Jul 25, 2005

Times They Are A'Changin'

Go away for a month and the whole world turns upside down. Well, at least the world of the LA Times. This quote from Nikki Finke's indispensibly snarky report caught my interest.
Actually, the real tragedy here is local: the LAT now does an even crappier job covering Los Angeles than ever, and that may be the root of its readership problems. While Carroll had his eye mainly on Pulitzer Prizes, he overlooked the needs and desires of readers wanting to know what was really going on in their own backyard. This is the guy, after all, who mutated and mutilated the Metro section into “California.” Already, insiders tell L.A. Weekly, Baquet will refocus attention here at home as much as hither and yon.

I think the word "tragedy" might be overwrought but that's Finke—nothing if not sweeping. Obviously I'm thinking of the implications Baquet's home-town focus might have on the future of the paper's glancing, incoherent, rudderless coverage of Los Angeles theatre over the past four years. But then this gave me a little pause:
Dubbed Mr. Smooth for his usually cool and elegant demeanor, the onetime NYT national editor [Baquet] is also a fearsome competitor, especially when it comes to his former employer... I reported a year ago that Baquet went ballistic after four superstar LAT journalists defected in one week to the NYT, and threw a temper tantrum when entertainment-industry editor-writer Michael Cieply was even considering a job offer from there. After all, Baquet himself had organized a “Go West” migration of a handful of prominent reporters and editors from the NYT to the LAT starting in 2000.

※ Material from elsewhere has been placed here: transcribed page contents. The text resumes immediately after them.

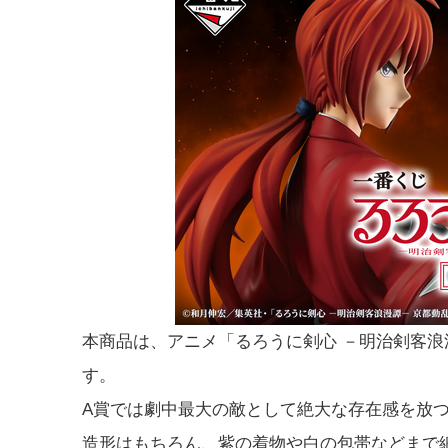
本商品は、アニメ「るろうに剣心 －明治剣客浪
す。
A賞では劇中最大の敵として絶大な存在感を放つ「
造形はもちろん、紫の着物や白の包帯などまで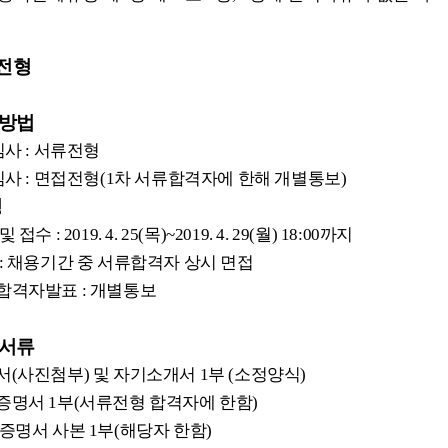
전형
방법
심사
:
서류전형
심사
:
면접전형
(1
차 서류합격자에 한해 개별통보
)
정
 및 접수
: 2019. 4. 25(
목
)~2019. 4. 29(
월
) 18:00
까지
:
채용기간 중 서류합격자 상시 면접
합격자발표
:
개별통보
서류
서
(
사진첨부
)
및 자기소개서
1
부 (소정양식)
증명서
1
부
(
서류전형 합격자에 한함
)
 증명서 사본
1
부
(
해당자 한함
)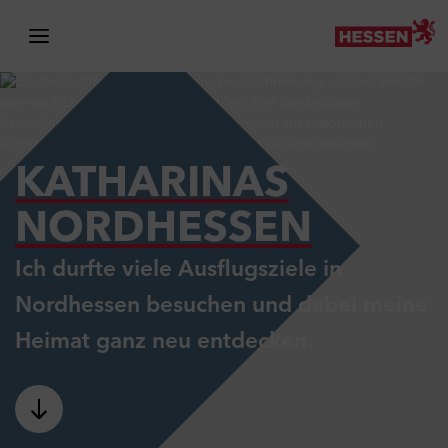
Zur Navigation springen
Zu den Hauptinhalten springen
Zum Travelplanner springen
KATHARINAS
NORDHESSEN
Ich durfte viele Ausflugsziele in
Nordhessen besuchen und dabei meine
Heimat ganz neu entdecken.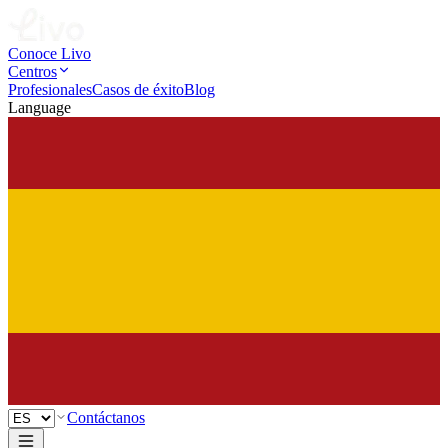
Conoce Livo
Centros
Profesionales
Casos de éxito
Blog
Language
Contáctanos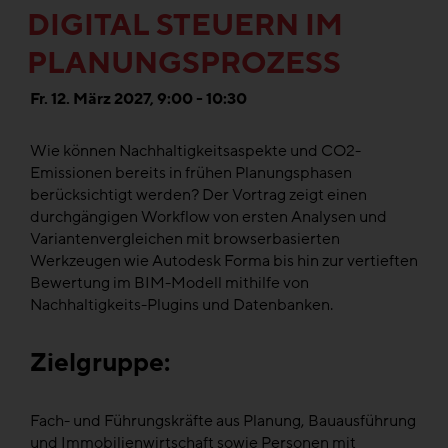
DIGITAL STEUERN IM
PLANUNGSPROZESS
Fr. 12. März 2027, 9:00 - 10:30
Wie können Nachhaltigkeitsaspekte und CO2-
Emissionen bereits in frühen Planungsphasen
berücksichtigt werden? Der Vortrag zeigt einen
durchgängigen Workflow von ersten Analysen und
Variantenvergleichen mit browserbasierten
Werkzeugen wie Autodesk Forma bis hin zur vertieften
Bewertung im BIM-Modell mithilfe von
Nachhaltigkeits-Plugins und Datenbanken.
Zielgruppe:
Fach- und Führungskräfte aus Planung, Bauausführung
und Immobilienwirtschaft sowie Personen mit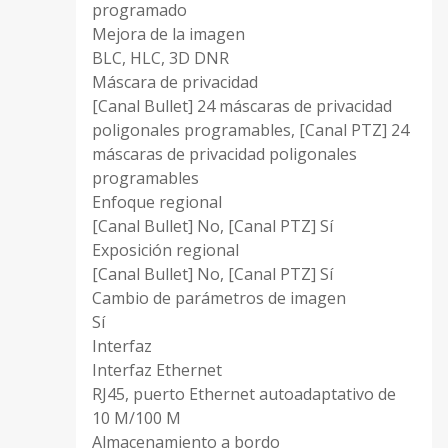
programado
Mejora de la imagen
BLC, HLC, 3D DNR
Máscara de privacidad
[Canal Bullet] 24 máscaras de privacidad
poligonales programables, [Canal PTZ] 24
máscaras de privacidad poligonales
programables
Enfoque regional
[Canal Bullet] No, [Canal PTZ] Sí
Exposición regional
[Canal Bullet] No, [Canal PTZ] Sí
Cambio de parámetros de imagen
Sí
Interfaz
Interfaz Ethernet
RJ45, puerto Ethernet autoadaptativo de
10 M/100 M
Almacenamiento a bordo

So maybe he'll finally hire a lead theatre critic, but one from New York. On that front, I have to say that despite the rumors I heard murmured with confidence (and in confidence) by some New York journo colleagues, my sources at the Times say they've heard nothing about a hiring, or imminent hiring, of a new theatre scribe. At the rate they're going, I wouldn't hold my breath—I tried that, and it hurt, and now I'm in New York.